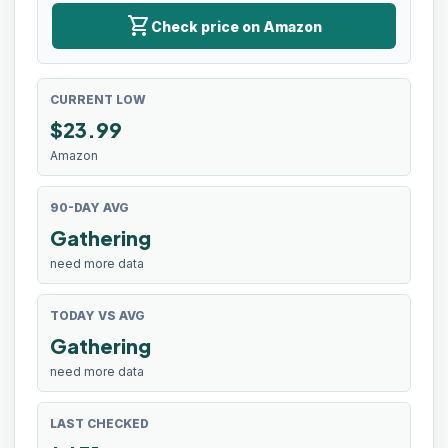
shopping_cart
Check price on Amazon
CURRENT LOW
$
23.99
Amazon
90-DAY AVG
Gathering
need more data
TODAY VS AVG
Gathering
need more data
LAST CHECKED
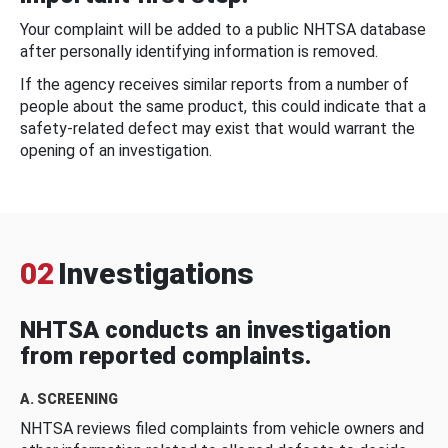
Your complaint will be added to a public NHTSA database
after personally identifying information is removed.
If the agency receives similar reports from a number of
people about the same product, this could indicate that a
safety-related defect may exist that would warrant the
opening of an investigation.
02
Investigations
NHTSA conducts an investigation
from reported complaints.
A. SCREENING
NHTSA reviews filed complaints from vehicle owners and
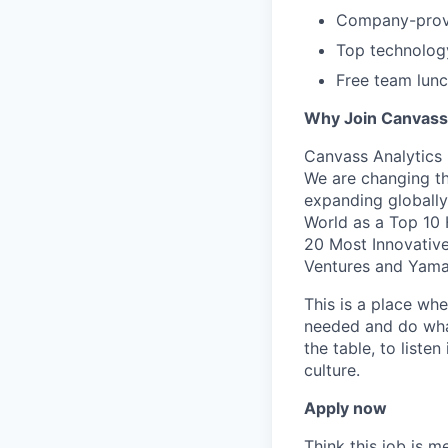
Company-prov
Top technology
Free team lun
Why Join Canvass
Canvass Analytics 
We are changing th
expanding globall
World as a Top 10
20 Most Innovativ
Ventures and Yama
​This is a place wh
needed and do what 
the table, to liste
culture. ​
Apply now
Think this job is m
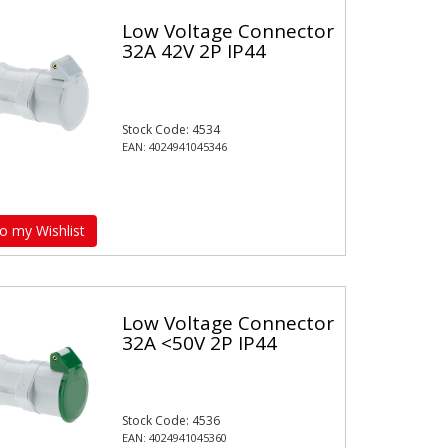
Low Voltage Connector
32A 42V 2P IP44
Stock Code: 4534
EAN: 4024941045346
o my Wishlist
Low Voltage Connector
32A <50V 2P IP44
Stock Code: 4536
EAN: 4024941045360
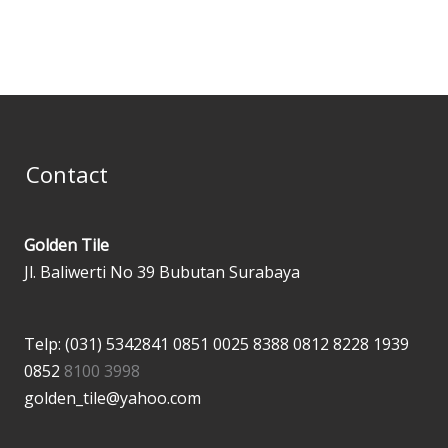
page
page
Contact
Golden Tile
Jl. Baliwerti No 39 Bubutan Surabaya
Telp: (031) 5342841
0851 0025 8388
0812 8228 1939
0852
8100 3998
golden_tile@yahoo.com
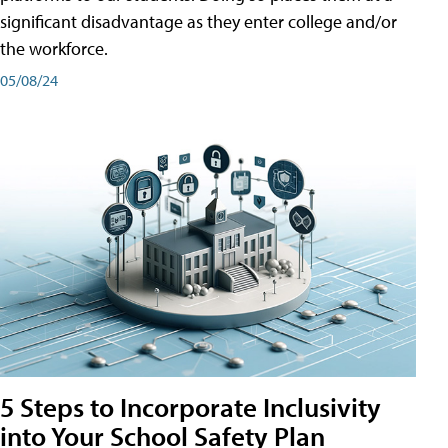
significant disadvantage as they enter college and/or
the workforce.
05/08/24
5 Steps to Incorporate Inclusivity
into Your School Safety Plan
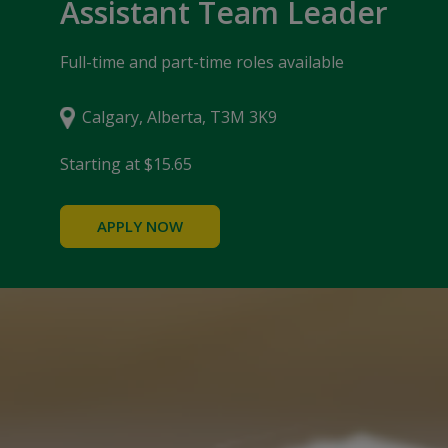
Assistant Team Leader
Full-time and part-time roles available
Calgary, Alberta, T3M 3K9
Starting at $15.65
APPLY NOW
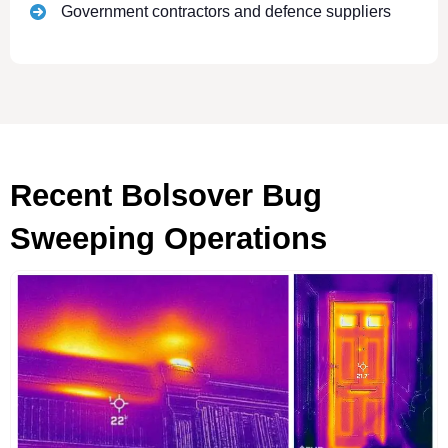
Government contractors and defence suppliers
Recent Bolsover Bug
Sweeping Operations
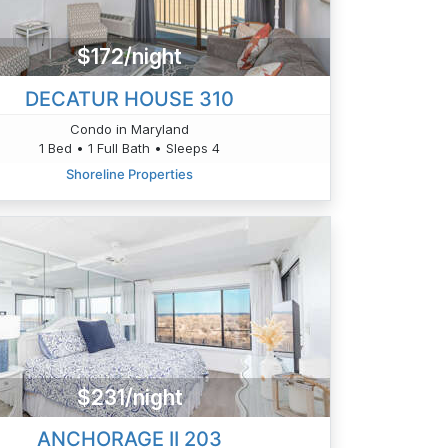
$172/night
DECATUR HOUSE 310
Condo in Maryland
1 Bed • 1 Full Bath • Sleeps 4
Shoreline Properties
$231/night
ANCHORAGE II 203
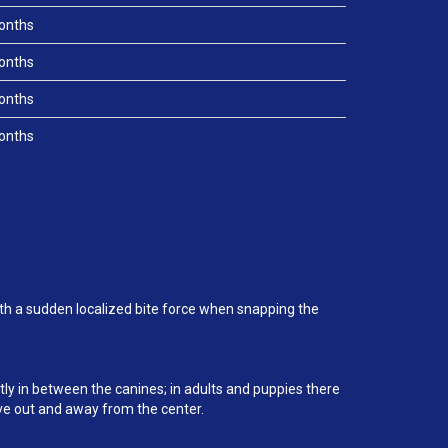
onths
onths
onths
onths
ith a sudden localized bite force when snapping the
ctly in between the canines; in adults and puppies there
ove out and away from the center.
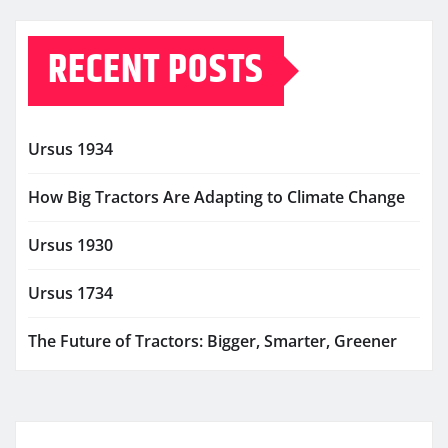
RECENT POSTS
Ursus 1934
How Big Tractors Are Adapting to Climate Change
Ursus 1930
Ursus 1734
The Future of Tractors: Bigger, Smarter, Greener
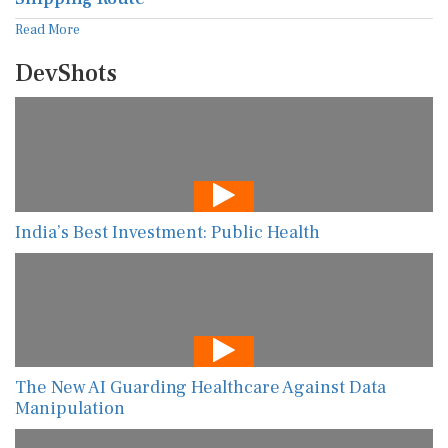
Read More
DevShots
India’s Best Investment: Public Health
The New AI Guarding Healthcare Against Data
Manipulation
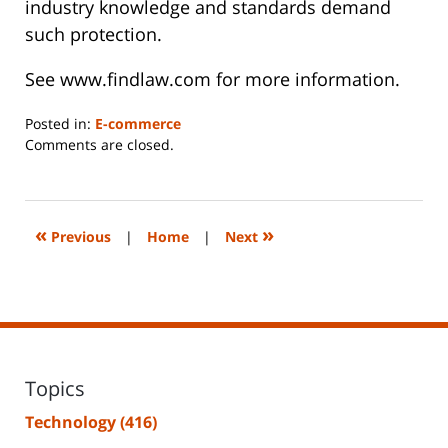
industry knowledge and standards demand
such protection.
See www.findlaw.com for more information.
Posted in:
E-commerce
Updated:
Comments are closed.
June
14,
2023
2:26
«
»
Previous
|
Home
|
Next
pm
Topics
Technology
(416)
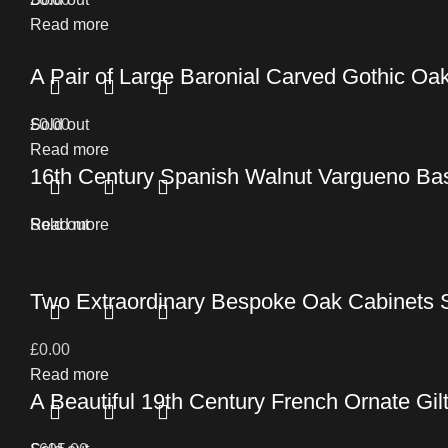
Read more
A Pair of Large Baronial Carved Gothic O
£
Sold out
0.00
Read more
16th Century Spanish Walnut Vargueno Ba
Read more
Sold out
Two Extraordinary Bespoke Oak Cabinets 
£
0.00
Read more
A Beautiful 19th Century French Ornate Gil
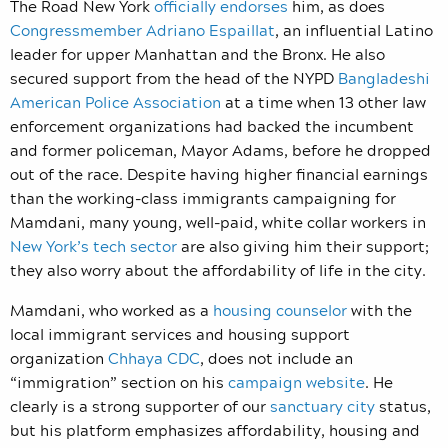
The Road New York
officially endorses
him, as does
Congressmember Adriano Espaillat
, an influential Latino
leader for upper Manhattan and the Bronx. He also
secured support from the head of the NYPD
Bangladeshi
American Police Association
at a time when 13 other law
enforcement organizations had backed the incumbent
and former policeman, Mayor Adams, before he dropped
out of the race. Despite having higher financial earnings
than the working-class immigrants campaigning for
Mamdani, many young, well-paid, white collar workers in
New York’s tech sector
are also giving him their support;
they also worry about the affordability of life in the city.
Mamdani, who worked as a
housing counselor
with the
local immigrant services and housing support
organization
Chhaya CDC
, does not include an
“immigration” section on his
campaign website
. He
clearly is a strong supporter of our
sanctuary city
status,
but his platform emphasizes affordability, housing and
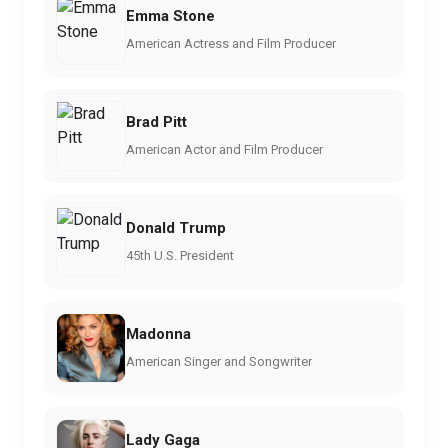
Emma Stone
American Actress and Film Producer
Brad Pitt
American Actor and Film Producer
Donald Trump
45th U.S. President
Madonna
American Singer and Songwriter
Lady Gaga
########
**Activity**: Filter the records for the string "when" and copy every line that holds it.

**Answer section**:
ith a sudden localized bite force when snapping the
at a time when 13 other law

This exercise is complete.